Sight and faith view Samson’s ultimate demise in entirely different ways. When Delilah finally nags Samson to death to discover the secret to his strength, she pockets the cash, has his head shaved, and his foes pin him down him and gouge out his eyes. There stands great Samson—defeated, blind, enslaved, a warrior reduced to a court jester for the Philistines. He lost everything: his wife, his power, his eyes, his dignity, his freedom. Samson had become a nobody, a non persona. Delilah’s razor had shaved away more than his hair; she had shorn him of everything by which he had defined his existence.
That’s what sight sees, but faith sees something radically different. Yes, there stands a blind, enslaved, weak and taunted Samson, but rather than viewing this as Samson’s ultimate demise, faith sees this moment as God’s ultimate victory in his child’s life. It was only when Samson was reduced to nothing that God was ready to make him everything he wanted him to be.
This is how the Lord, who is himself the theologian of the cross, works. “God has chosen the foolish things of the world to shame the wise, and God has chosen the weak things of the world to shame the things which are strong, and the base things of the world and the despised, God has chosen, the things that are not, that he might nullify the things that are, that no man should boast before God,” (1 Cor 1:27-29). As a man who had nothing and was nothing, Samson was in the perfect position for God to be at work in his life. Thus, when Samson cried out to God to remember him and restore his strength, he did. Samson pushed against the pillars of the Philistine temple and down it fell. He himself perished a martyr amidst the wreckage, but in that sacrificial death this warrior had his greatest victory: “the dead whom he killed at his death were more than those whom he killed in his life,” (Judges 16:30).

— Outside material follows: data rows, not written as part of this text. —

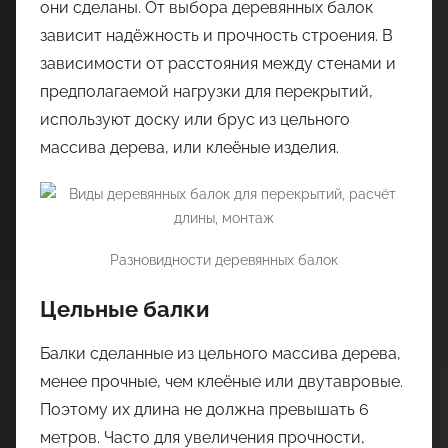
они сделаны. От выбора деревянных балок
зависит надёжность и прочность строения. В
зависимости от расстояния между стенами и
предполагаемой нагрузки для перекрытий,
используют доску или брус из цельного
массива дерева, или клеёные изделия.
Разновидности деревянных балок
Цельные балки
Балки сделанные из цельного массива дерева,
менее прочные, чем клеёные или двутавровые.
Поэтому их длина не должна превышать 6
метров. Часто для увеличения прочности,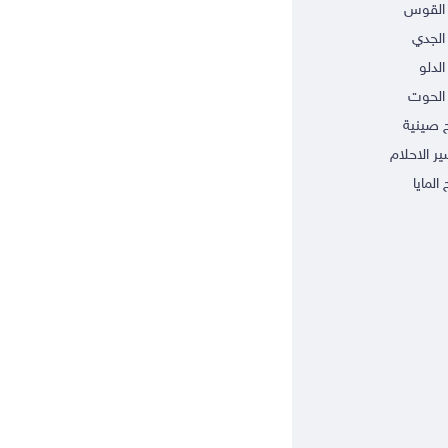
 القوس
الجدي
الدلو
الحوت
ج صينية
ر الاحلام
 المايا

Our crosses are the mask behind which God works to draw us onto the cross of his Son.
Delilah’s razor, which she intended for evil, God intended for good. Little did this woman realize it, but her razor carved for Samson a blessed cross. This is what faith sees. Samson suffered greatly, especially in the violent removal of his eyes. But in his blindness, Samson came to see. In his enslavement, he became a free man. While being mocked, Samson came to glory. And in his sacrificial death, he brought life and liberation to the Israelites as he overthrew the enemies who oppressed them.
We Are Samson
We are Samson, in one way or another. The problems in which we become entangled; the betrayals we suffer from those we love and trust; the losses and grief and sicknesses and pains of life in this world--in all these things God is at work. He doesn’t cast us aside. He doesn’t throw us away as garbage. Rather, he unites us with himself. Our crosses are the mask behind which God works to draw us onto the cross of his Son.

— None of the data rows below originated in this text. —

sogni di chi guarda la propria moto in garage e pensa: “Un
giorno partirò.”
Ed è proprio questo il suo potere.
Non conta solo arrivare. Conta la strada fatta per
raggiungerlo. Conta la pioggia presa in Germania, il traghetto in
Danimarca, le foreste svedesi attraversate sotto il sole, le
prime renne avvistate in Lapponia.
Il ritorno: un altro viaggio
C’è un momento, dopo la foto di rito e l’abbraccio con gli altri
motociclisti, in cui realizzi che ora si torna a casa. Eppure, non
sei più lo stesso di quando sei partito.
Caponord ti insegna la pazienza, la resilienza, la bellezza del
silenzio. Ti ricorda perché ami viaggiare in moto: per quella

There we who are nothing are made everything God wants us to be. In the crucified Christ we partake of the glory of his beloved children. On the cross, we are bound to Jesus and find liberation from all our enemies. We see things as they really are. We see ourselves as God sees us: forgiven, purified, loved, embraced, healed, free.
In Samson’s story is our own story: the story of children who stray, but whom the Father pursues down mile after mile of grace, to finally bring them home. We live by faith in that Father, who gives us eyes to see ourselves and others as we truly are, as the chosen brothers and sisters of Christ.